How water testing can be your secret weapon!


Testing of your pool water is vital to ensure your pool is always at its best to keep your loved ones safe while swimming.  Many times, a pool can look crystal clear to your eyes, but does require some attention.  By taking an accurate reading of the water conditions, you can save time and money by preventing over treatment, or under treatment that changes the clarity from crystal clear to green and cloudy.

Water testing can be completed at home using a test strip or a drop kit system.  Both systems are good for testing your sanitizer and pH levels in the pool to ensure they are safe for swimming.  You want to see the free chlorine range be between 1 – 3 ppm in a chlorine sanitized pool.  If you are using a bromine sanitizer, the ideal range is between 2 – 4 ppm.  Your pH levels should be between 7.4 – 7.6.  Home testing should take place at a minimum of once per week. 

You should also bring your water in to your local pool professional once per month so they can test other areas of the water – such as your alkalinity, calcium, CYA, and Total Dissolved Solid (TDS) levels.  Using the chemicals from your local pool professional provides you with the most accurate readings on your water, and the correct dosages being added to your pool. 
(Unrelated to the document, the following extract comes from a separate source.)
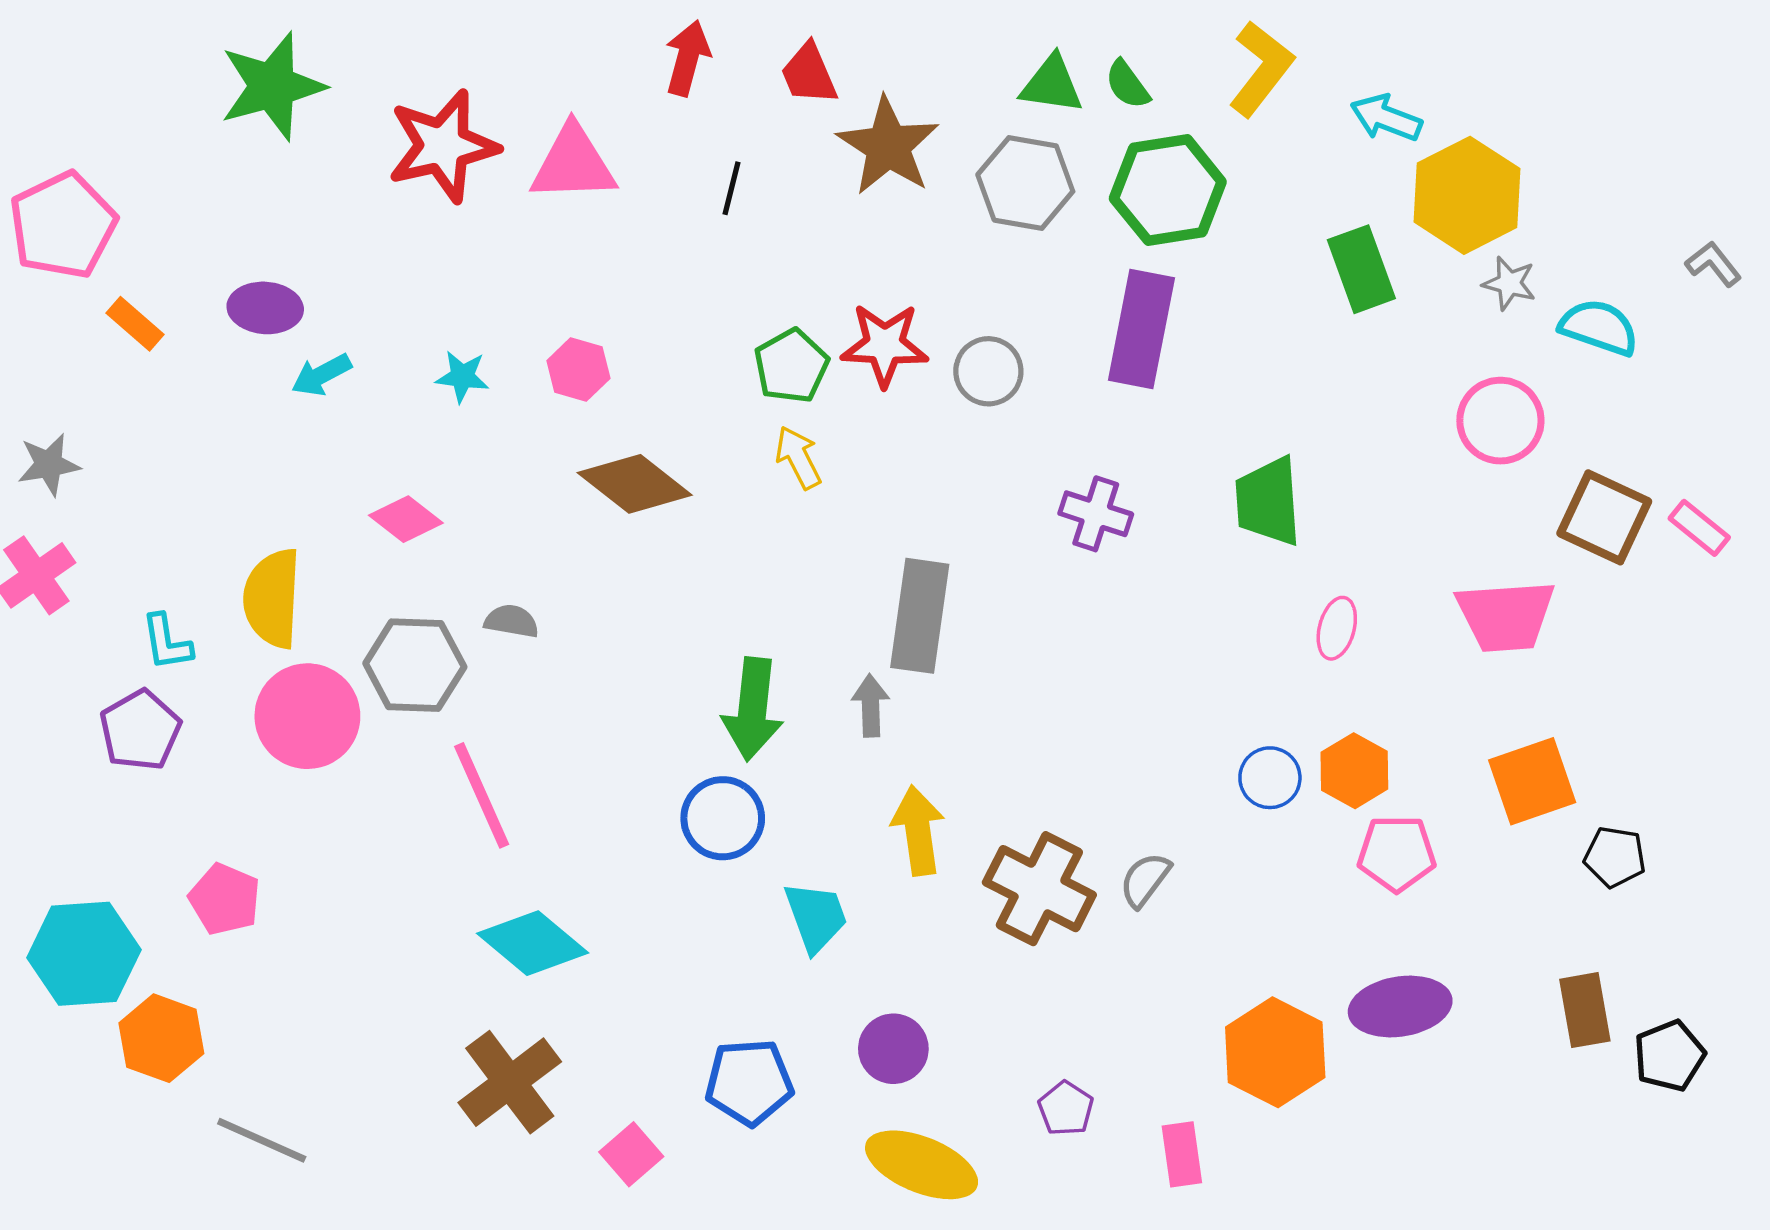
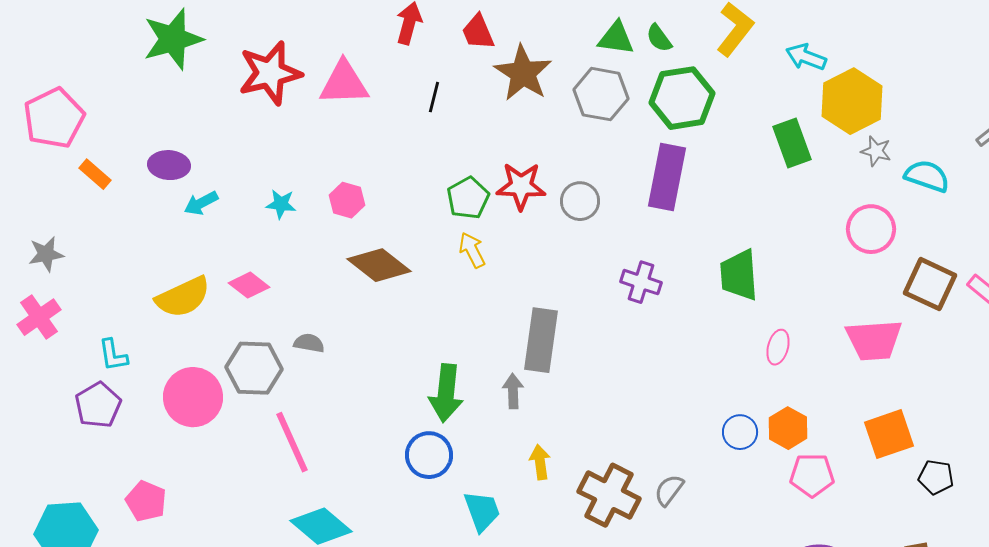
yellow semicircle: (272, 598) -> (183, 297), moved, turned -118
yellow arrow: (918, 831) -> (540, 462), size x0.7

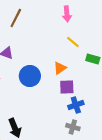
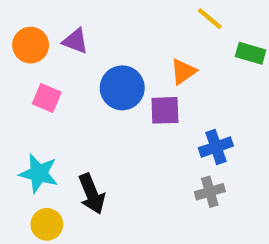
purple square: (67, 87) -> (165, 110), moved
gray cross: (73, 127) -> (210, 192), turned -32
Here are some helpful hints on water testing:

For all water testing:

  • Do not shock the pool prior to testing the water.
  • Take the water sample from elbow deep in the water, not from the top surface.
  • Once you have added the required product (basing the amounts needed by using the guide on your chemical container for at home testing) allow the water to circulate for 24 hours and retest to ensure the ideal range has been met.

At home:

  • Be careful if using a drop kit, one drop to many can provide you with a false reading.
  • Do not wait to long to read the results, follow the label on the test strips for actual wait times (typically about a 10-20 second wait)
  • Do not play with chemicals trying to figure out amounts without the assistance of a testing kit, you may end up with chemical soup in your pool.
  • Store your testing kit in a cool, dark area and prevent strips from becoming damp or wet.
  • Testing kits do expire.  Test strips typically will have an expiration date printed on the bottle, while reagents for drop testing should be replaced each season.

At the pool professionals:

  • Take in a list of chemicals you already have at home to avoid purchasing the same chemical.  A lot of professionals will not return chemicals for liability reasons.
  • Mark down the water temperature in the pool when you take the sample.
  • Do not bring your water in an old chemical, juice or pickle container.  Glass and plastic have a memory, no matter how well you rinse the container and these products may affect the outcome of the test, providing you with inaccurate readings and possibly overdosing or under dosing the water.  A rinsed-out water or soda bottle are fine to use.
  • Make a list of any questions you may have regarding the pool, so you do not forget the information while you are there.  If you are experiencing any issues with the water and clarity, be sure to let the professional know.
  • Be sure to know the liter amounts of your pool if this is your first visit to the professional for water testing. 
  • Do not visit more than one pool professional for advice when you are trying to rectify an issue in the water.  Pool professionals may carry different brands of chemicals and you may end up with too much product in the pool that could potentially cause issues and / or damage.  If you are unhappy with the service you have received, and want to try a new professional, make sure you advise them on what was added to the pool, and when, so they can help you make a good decision regarding your next step.